Removed CSVW from Variables module:

  • 6 CSVW usages removed (Column, name, datatype, primaryKey, null, dialect)

Phase 4: Reduce PROV-O to Essential Use (Commit 4df82e6)

  • Before: 21 PROV-O mappings across schema
  • After: 1 essential mapping (was_derived_from slot)
  • Removed: Agent roles (9 mappings in CreatorOrMaintainerEnum)
  • Rationale: Redundant with schema.org and Dublin Core

Phase 5-6: Remove Security Classification Mappings (Commit 4df82e6)

Removed from ConfidentialityLevelEnum:

  • ISO 27001 mappings (Public, Internal, Highly Confidential)
  • NIST SP 800-60 mappings (Low Impact, Moderate Impact, High Impact)
  • Traffic Light Protocol (TLP) mappings (TLP:CLEAR, TLP:GREEN, TLP:AMBER)

Rationale: Security classification is domain-specific; prescriptive mappings may not fit all use cases

Phase 9: Remove GDPR and EU AI Act - US-Centric Focus (Commit 4fc1f85)

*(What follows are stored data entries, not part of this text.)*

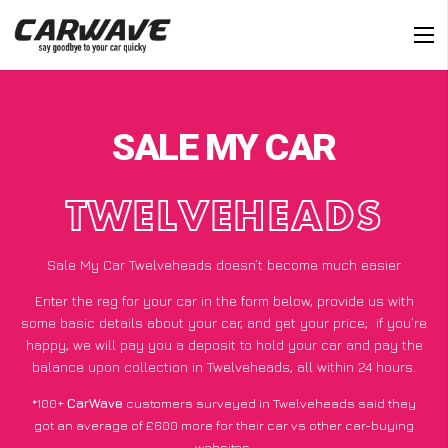
SALE MY CAR
TWELVEHEADS
Sale My Car Twelveheads doesn’t become much easier
Enter the reg for your car in the form below, provide us with
some basic details about your car, and get your price;
if you’re
happy
, we will pay you a deposit to hold your car and pay the
balance upon collection in Twelveheads, all within 24 hours.
*100+
CarWave
customers surveyed in Twelveheads said they
got an average of £600 more for their car vs other car-buying
websites.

Per Harry's feedback: "stay US-centric"

Removed from D4D_Data_Governance.yaml:

  • gdpr_compliant field from ExportControlRegulatoryRestrictions
  • eu_ai_act_risk_category field from ExportControlRegulatoryRestrictions
  • Entire AIActRiskEnum (42 lines):
    • minimal_risk (EUAIAct:Article50)
    • limited_risk (EUAIAct:Article50, EUAIAct:TitleIV)
    • high_risk (EUAIAct:Article6, EUAIAct:AnnexIII, EUAIAct:TitleIII)
    • unacceptable_risk (EUAIAct:Article5)

Updated descriptions:

  • ComplianceStatusEnum: "GDPR, HIPAA, EU AI Act" → "HIPAA, 45 CFR 46"
  • ExportControlRegulatoryRestrictions: Now references "HIPAA and other US regulations"
  • D4D_Base_import Composition: Removed GDPR reference
  • D4D_Human regulatory_compliance: "(45 CFR 46, GDPR, HIPAA)" → "(45 CFR 46, HIPAA)"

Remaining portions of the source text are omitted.